Consumer Culture Theory

ISBN: 978-1-78754-286-0, eISBN: 978-1-78754-285-3

Publication date: 10 April 2019

Abstract

Purpose: Market logics have increasingly dominated consumer life worlds. Consumers may embrace marketization, or they may resist it, try to escape it, rebel against it, or actively manage its effects. This chapter examines the marketization of elderly care (in the form of transactional service provider relationships) and how consumers apply humanizing strategies to market relationships.

Methodology/Approach: This is a qualitative interpretive study using in-depth interviewing, observations, and the analysis of media coverage.

Findings: Drawing on institutional theory, this study shows how consumers humanize a marketized service relationship by weaving social logics into existing market logics. Our research finds consumers engaging in three humanization strategies: (1) moving beyond transactional relationships; (2) sharing consumption experiences; and (3) reinforcing social bonds through giving.

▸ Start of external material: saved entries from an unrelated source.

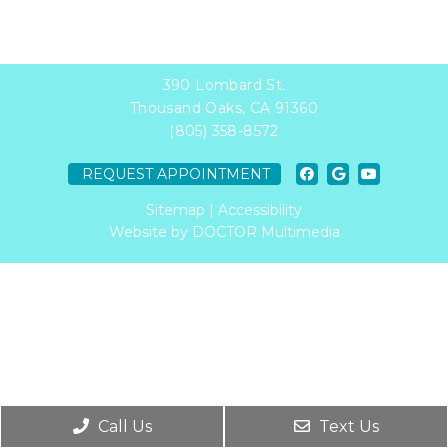
390 Lombard St.
Thousand Oaks, CA 91360
(805) 358-8572
REQUEST APPOINTMENT
Sitemap
|
Accessibility
Website by DOCTOR Multimedia
Call Us
Text Us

The end result is the do-it-yourself (DIY) creation of extended family relationships from market resources.

Social Implications: The context of this study is a government-supported, non-profit, exchanged-based retirement support scheme that addresses the challenges of global population aging and the increasing anonymization and estrangement in our society. The authors tentatively suggest that our findings represent a move to mitigate adverse effects of neoliberalism.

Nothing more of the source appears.